"Oh, she didn't know she was throwing the watah on me, when she pitched it out, but she was glad that it happened to hit me. She didn't even say 'excuse me,' let alone say that she was sorry. And she laughed and held on to her sides, and laughed again, and said, 'oh, what a joke,' and that it was the funniest thing that she evah saw. I think her mothah ought to know what bad mannahs she's got. Somebody ought to tell her. I told Fidelia what I thought of her, and I'll nevah speak to her again! So there!"

Mrs. Sherman listened sympathetically to her tale of woe, but as she unbuttoned the wet dress, and Lloyd still stormed on, she sighed as if to herself, "Poor Fidelia!"

"Why, mothah," said Lloyd, in an aggrieved tone, "I didn't s'pose that you'd take her part against me."

"Stop and think a minute, little daughter," said Mrs. Sherman, opening her trunk to take out another white dress. Lloyd was working herself up into a white heat. "Put yourself in Fidelia's place, and think how she has always been left to the care of servants, or of a governess who neglected her.
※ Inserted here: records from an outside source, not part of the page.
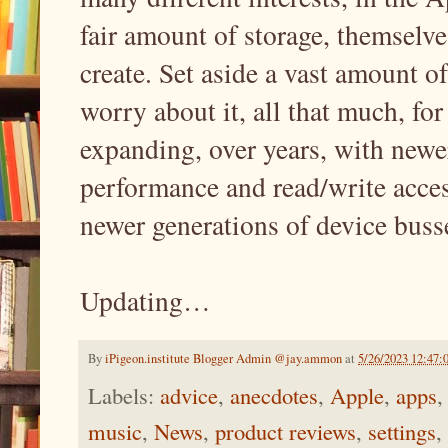
fair amount of storage, themselve
create. Set aside a vast amount of
worry about it, all that much, for
expanding, over years, with newer
performance and read/write access
newer generations of device bu
Updating…
By
iPigeon.institute Blogger Admin @jay.ammon
at
5/26/2023 12:47
Labels:
advice
,
anecdotes
,
Apple
,
apps
music
,
News
,
product reviews
,
settings
,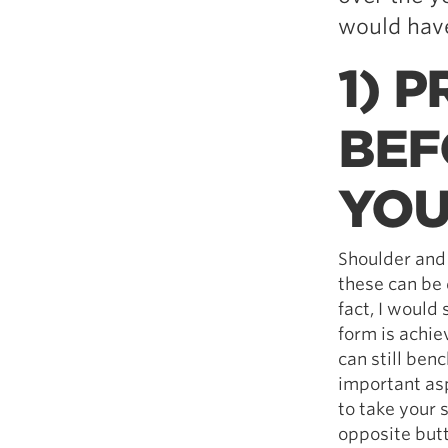
would have
1) 
BEF
YOU
Shoulder and
these can be 
fact, I would
form is achie
can still ben
important asp
to take your
opposite butt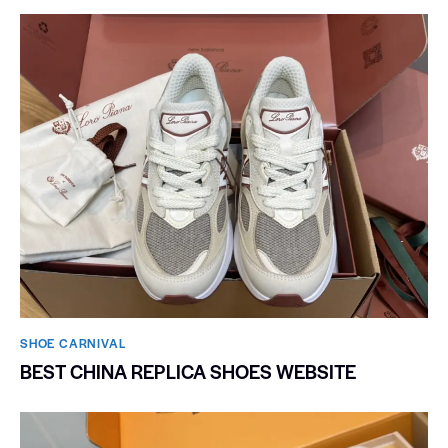
SHOE CARNIVAL​
BEST CHINA REPLICA SHOES WEBSITE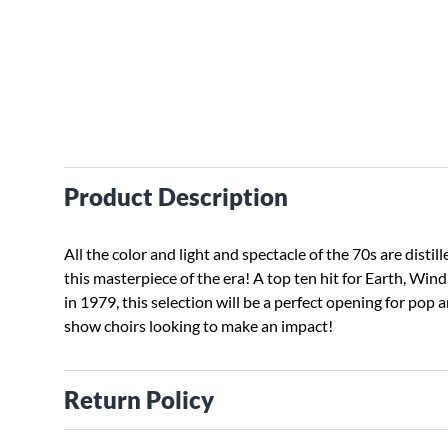
Product Description
All the color and light and spectacle of the 70s are distill
this masterpiece of the era! A top ten hit for Earth, Wind
in 1979, this selection will be a perfect opening for pop 
show choirs looking to make an impact!
Return Policy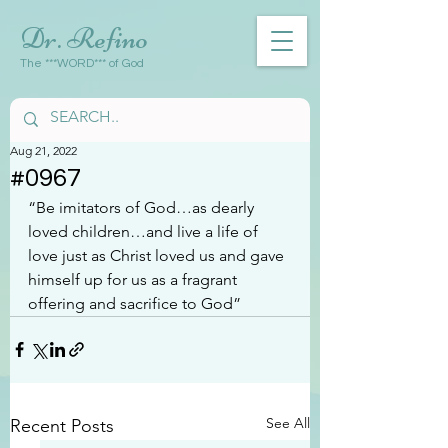
Dr. Refino
The ***WORD*** of God
Aug 21, 2022
#0967
“Be imitators of God…as dearly 
loved children…and live a life of 
love just as Christ loved us and gave 
himself up for us as a fragrant 
offering and sacrifice to God”
See All
Recent Posts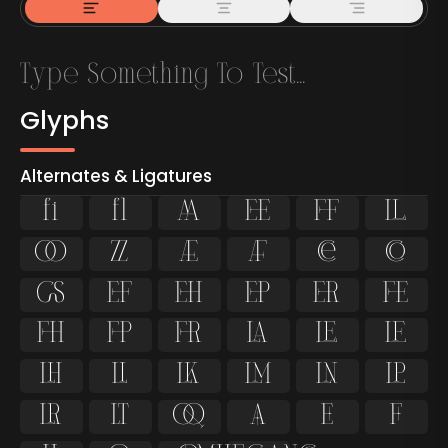
Glyphs
Alternates & Ligatures
ﬁ
ﬂ

































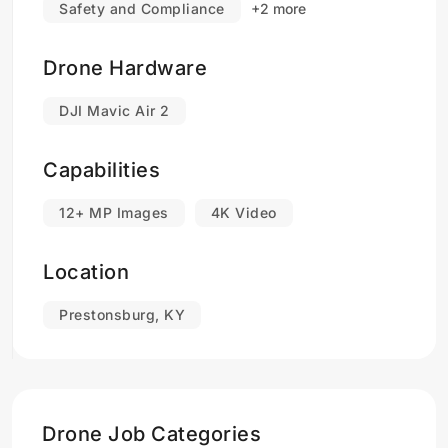
Safety and Compliance
+2 more
Drone Hardware
DJI Mavic Air 2
Capabilities
12+ MP Images
4K Video
Location
Prestonsburg, KY
Drone Job Categories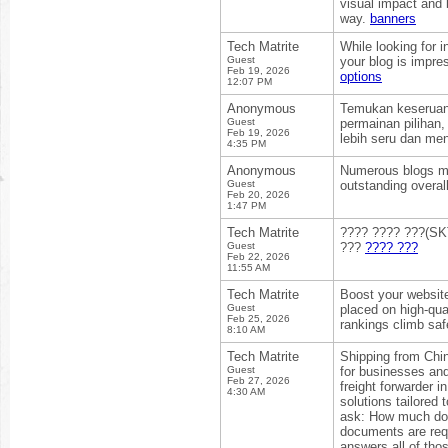
visual impact and 
way.
banners
Tech Matrite
While looking for 
Guest
your blog is impre
Feb 19, 2026
options
12:07 PM
Anonymous
Temukan keseruan 
Guest
permainan pilihan
Feb 19, 2026
lebih seru dan me
4:35 PM
Anonymous
Numerous blogs may
Guest
outstanding overal
Feb 20, 2026
1:47 PM
Tech Matrite
???? ???? ???(SKT
Guest
???
???? ???
Feb 22, 2026
11:55 AM
Tech Matrite
Boost your websit
Guest
placed on high-qual
Feb 25, 2026
rankings climb saf
8:10 AM
Tech Matrite
Shipping from Chin
Guest
for businesses and
Feb 27, 2026
freight forwarder 
4:30 AM
solutions tailored
ask: How much doe
documents are req
answers all of tho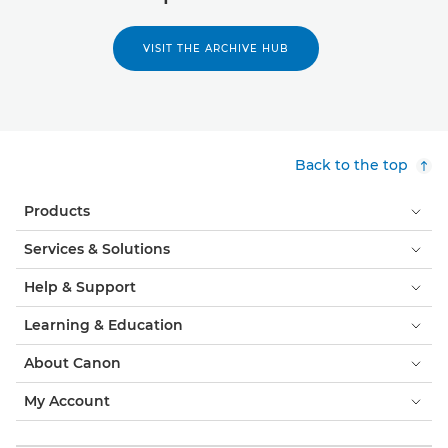
VISIT THE ARCHIVE HUB
Back to the top
Products
Services & Solutions
Help & Support
Learning & Education
About Canon
My Account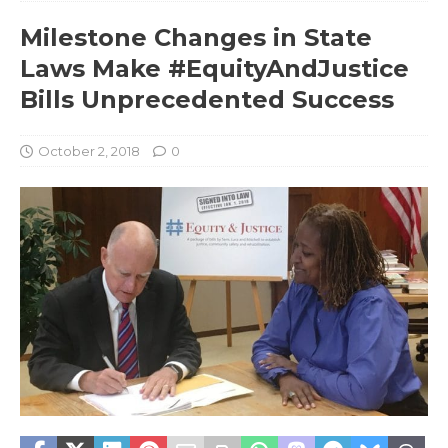
Milestone Changes in State
Laws Make #EquityAndJustice
Bills Unprecedented Success
October 2, 2018
0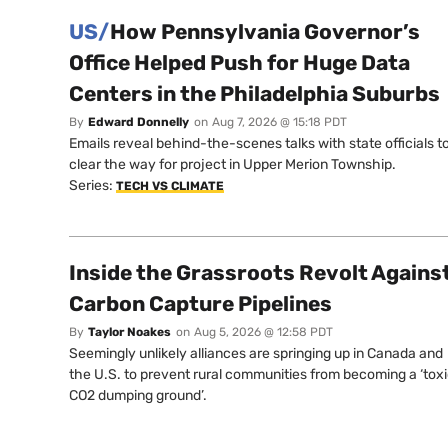
US/
How Pennsylvania Governor’s
Office Helped Push for Huge Data
Centers in the Philadelphia Suburbs
By
Edward Donnelly
on
Aug 7, 2026 @ 15:18 PDT
Emails reveal behind-the-scenes talks with state officials t
clear the way for project in Upper Merion Township.
Series:
TECH VS CLIMATE
Inside the Grassroots Revolt Agains
Carbon Capture Pipelines
By
Taylor Noakes
on
Aug 5, 2026 @ 12:58 PDT
Seemingly unlikely alliances are springing up in Canada and
the U.S. to prevent rural communities from becoming a ‘tox
CO2 dumping ground’.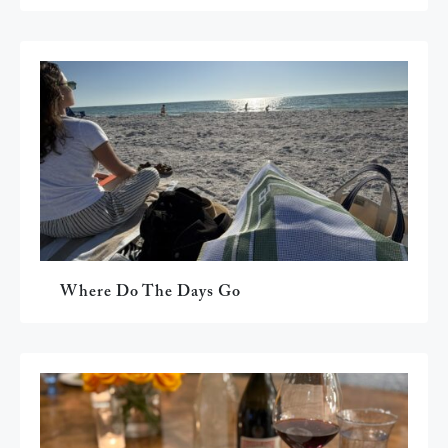
Where Do The Days Go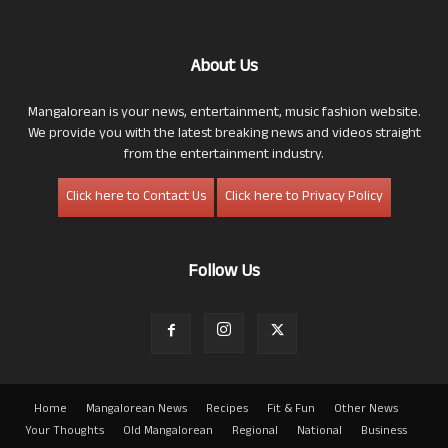
About Us
Mangalorean is your news, entertainment, music fashion website.
We provide you with the latest breaking news and videos straight
from the entertainment industry.
Click here to Contact Us
Click here to Privacy Policy
Follow Us
Home
Mangalorean News
Recipes
Fit & Fun
Other News
Your Thoughts
Old Mangalorean
Regional
National
Business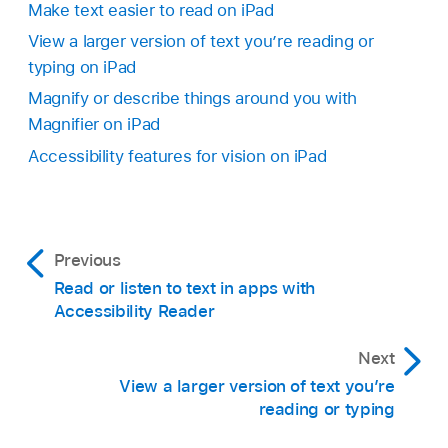
Make text easier to read on iPad
View a larger version of text you’re reading or
typing on iPad
Magnify or describe things around you with
Magnifier on iPad
Accessibility features for vision on iPad
Previous
Read or listen to text in apps with
Accessibility Reader
Next
View a larger version of text you’re
reading or typing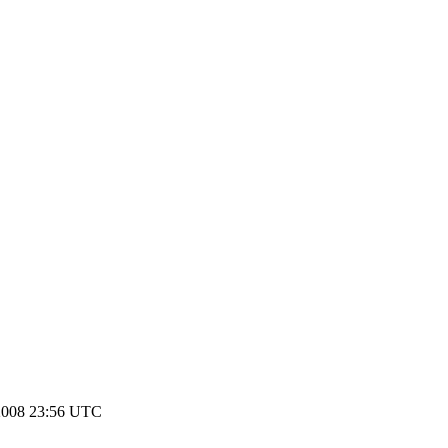
2008 23:56 UTC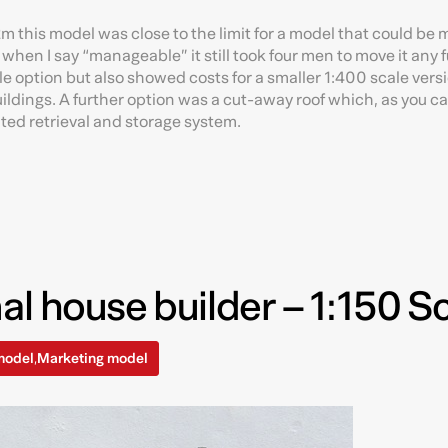
m this model was close to the limit for a model that could be 
 when I say “manageable” it still took four men to move it any 
e option but also showed costs for a smaller 1:400 scale vers
buildings. A further option was a cut-away roof which, as you c
ted retrieval and storage system.
al house builder – 1:150 S
model
Marketing model
,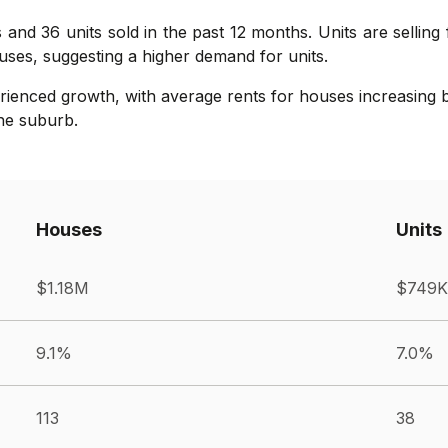
 and 36 units sold in the past 12 months. Units are selling
ses, suggesting a higher demand for units.
rienced growth, with average rents for houses increasing b
the suburb.
Houses
Units
$1.18M
$749K
9.1%
7.0%
113
38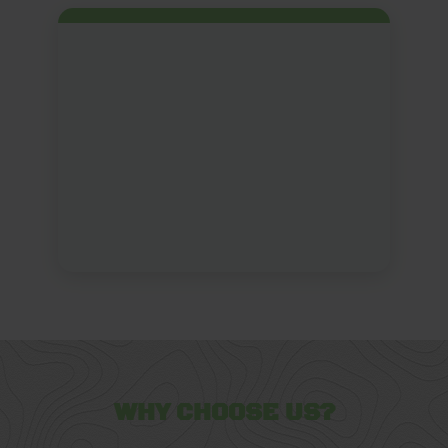
WHY CHOOSE US?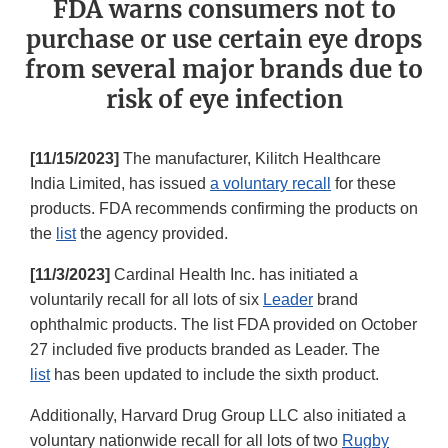
FDA warns consumers not to
purchase or use certain eye drops
from several major brands due to
risk of eye infection
[11/15/2023]
The manufacturer, Kilitch Healthcare
India Limited, has issued
a voluntary recall
for these
products. FDA recommends confirming the products on
the
list
the agency provided.
[11/3/2023]
Cardinal Health Inc. has initiated a
voluntarily recall for all lots of six
Leader
brand
ophthalmic products. The list FDA provided on October
27 included five products branded as Leader. The
list
has been updated to include the sixth product.
Additionally, Harvard Drug Group LLC also initiated a
voluntary nationwide recall for all lots of two
Rugby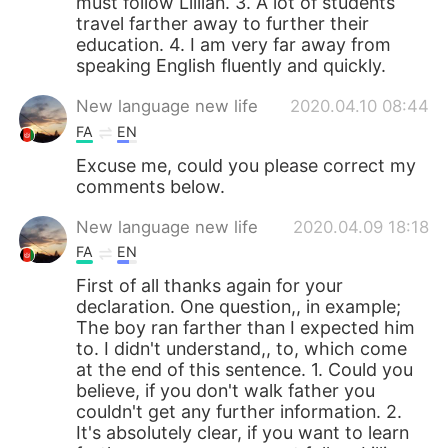
must follow Lillian. 3. A lot of students
travel farther away to further their
education. 4. I am very far away from
speaking English fluently and quickly.
New language new life
2020.04.10 08:44
FA
EN
Excuse me, could you please correct my
comments below.
New language new life
2020.04.09 18:18
FA
EN
First of all thanks again for your
declaration. One question,, in example;
The boy ran farther than I expected him
to. I didn't understand,, to, which come
at the end of this sentence. 1. Could you
believe, if you don't walk father you
couldn't get any further information. 2.
It's absolutely clear, if you want to learn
Think how much help you have had in trying to control your temper, and how little you have had to provoke it. Suppose you had Howell and Henderson always tagging after you to tease and annoy you, and that I had always been too busy with my own affairs to take any interest in you, except to punish you when I was exasperated by the tales that you told of each other. Wouldn't that have made a difference in your manners?"

"Y-yes," acknowledged Lloyd, slowly. Then, after a moment's silence, she broke out again. "I might have forgiven her if only she hadn't laughed at me. Whenevah I think of that I want to shake her. If I live to be a hundred yeahs old, I can nevah think of Fidelia Sattawhite, without remembahin' the mean little way she laughed!"

"What kind of a memory are you leaving behind you?" suggested Mrs. Sherman, touching the little ring on Lloyd's finger that had been her talisman since the house party. "Will it be a Road of the Loving Heart?"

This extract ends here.